Read through the listing, and wherever a line holds the word "machine", return it.

» Records to use
__________

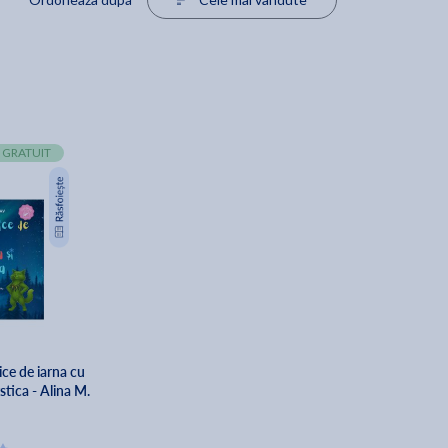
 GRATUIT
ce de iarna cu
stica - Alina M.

__________

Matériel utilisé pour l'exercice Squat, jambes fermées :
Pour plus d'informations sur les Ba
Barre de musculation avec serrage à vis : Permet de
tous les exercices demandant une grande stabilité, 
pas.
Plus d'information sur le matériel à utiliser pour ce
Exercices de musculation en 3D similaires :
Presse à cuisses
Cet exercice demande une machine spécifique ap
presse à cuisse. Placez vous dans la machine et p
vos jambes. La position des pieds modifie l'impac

__________

» Response to the exercise
Cet exercice demande une machine spécifique ap
presse à cuisse. Placez vous dans la machine et p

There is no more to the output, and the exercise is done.